A recent study (PRODIGE) demonstrated that among 1,048 hospitalized patients, approximately 30 % suffered new disability from baseline to hospital discharge [16]. In sum, over three decades of research has documented consistently high rates of functional decline associated with hospitalization, often despite appropriate management of the reason for hospital admission. This syndrome, also known as functional decline or deconditioning, was named “hospitalization-associated disability” (HAD) in a recent review of the topic [2].

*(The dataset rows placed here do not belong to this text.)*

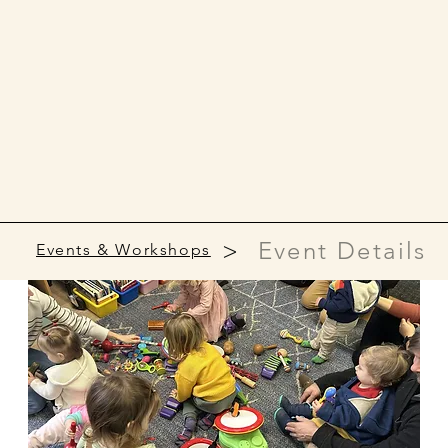
>
Event Details
Events & Workshops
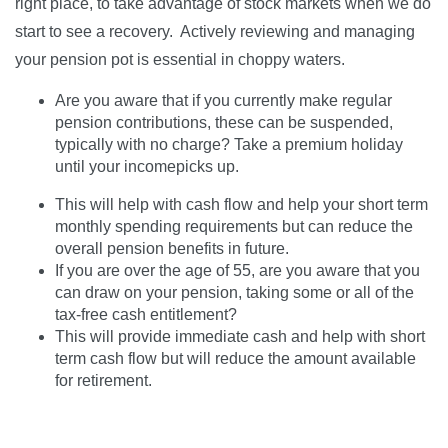
right place, to take advantage of stock markets when we do
start to see a recovery. Actively reviewing and managing
your pension pot is essential in choppy waters.
Are you aware that if you currently make regular
pension contributions, these can be suspended,
typically with no charge? Take a premium holiday
until your incomepicks up.
This will help with cash flow and help your short term
monthly spending requirements but can reduce the
overall pension benefits in future.
If you are over the age of 55, are you aware that you
can draw on your pension, taking some or all of the
tax-free cash entitlement?
This will provide immediate cash and help with short
term cash flow but will reduce the amount available
for retirement.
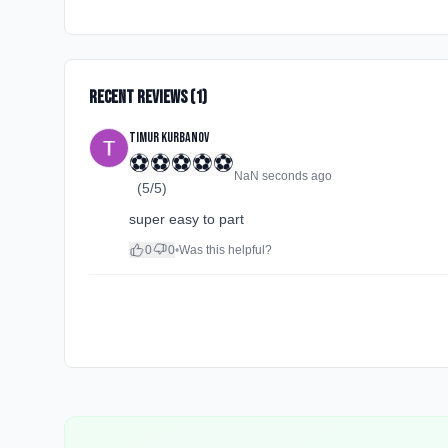
Recent Reviews (
1
)
Timur Kurbanov
⚽
⚽
⚽
⚽
⚽
NaN seconds ago
(
5
/5)
super easy to part
0
0
•
Was this helpful?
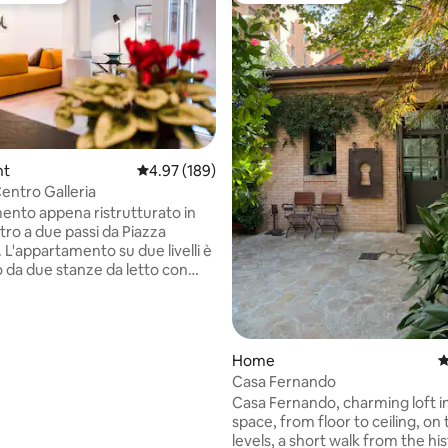
nt
4.97 out of 5 average rating, 189 reviews
4.97 (189)
entro Galleria
ting, 129 reviews
nto appena ristrutturato in
tro a due passi da Piazza
 L'appartamento su due livelli è
da due stanze da letto con
 bagni, salone con cucina al
riore, due terrazzini (uno per
n soppalco e una lavanderia.
ento è dotato di tutti i
Home
4
 dispone di posto auto coperto
Casa Fernando
cio. Dall'appartamento si può
Casa Fernando, charming loft i
na splendida vista sui tetti di
space, from floor to ceiling, on
orre degli Asinelli e San
levels, a short walk from the his
ompresi e sui colli bolognesi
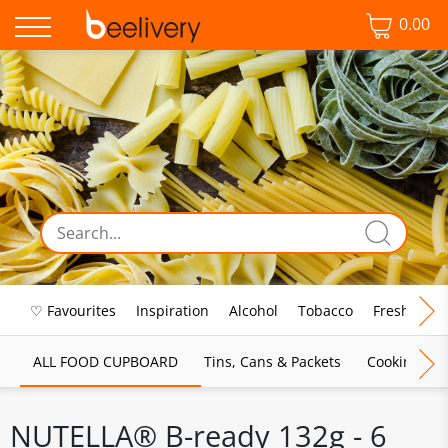
0.00
♡ Favourites
Inspiration
Alcohol
Tobacco
Fresh Food
ALL FOOD CUPBOARD
Tins, Cans & Packets
Cooking Sau
NUTELLA® B-ready 132g - 6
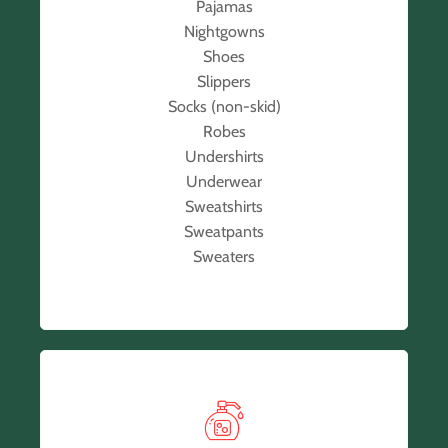
Pajamas
Nightgowns
Shoes
Slippers
Socks (non-skid)
Robes
Undershirts
Underwear
Sweatshirts
Sweatpants
Sweaters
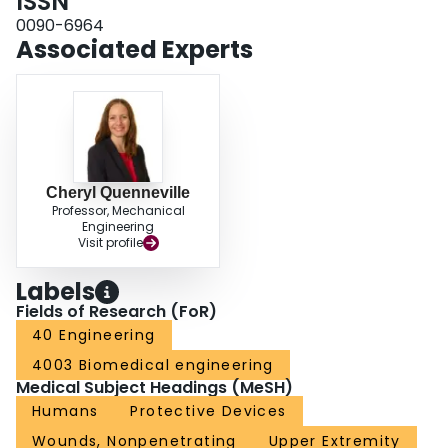
ISSN
0090-6964
Associated Experts
Cheryl Quenneville
Professor, Mechanical
Engineering
Visit profile
Labels
Fields of Research (FoR)
40 Engineering
4003 Biomedical engineering
Medical Subject Headings (MeSH)
Humans
Protective Devices
Wounds, Nonpenetrating
Upper Extremity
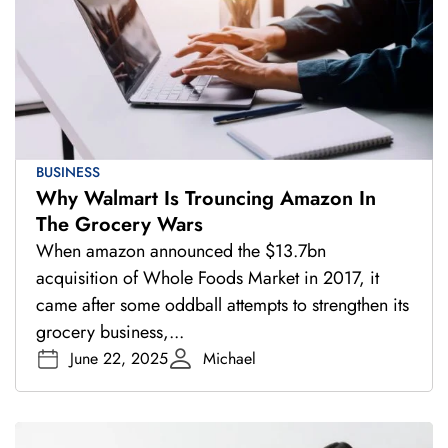
BUSINESS
Why Walmart Is Trouncing Amazon In
The Grocery Wars
When amazon announced the $13.7bn
acquisition of Whole Foods Market in 2017, it
came after some oddball attempts to strengthen its
grocery business,...
June 22, 2025
Michael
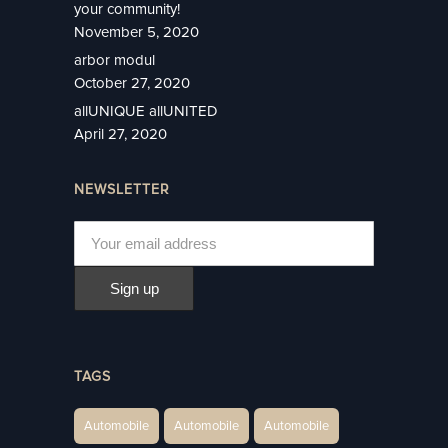
your community!
November 5, 2020
arbor modul
October 27, 2020
allUNIQUE allUNITED
April 27, 2020
NEWSLETTER
TAGS
Automobile
Automobile
Automobile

The use of interdisciplinary teams has a long and inconsistent history. The components of successful health care teams however, have remained standard. As described in this chapter, these components include behaviors, process, professional relationships, and communication styles that teams incorporate over time. In addition, this chapter explores the role of the nurse, which is critical to the success and stability of health care teams. The difficulty in quantifying outcomes with a team model is described.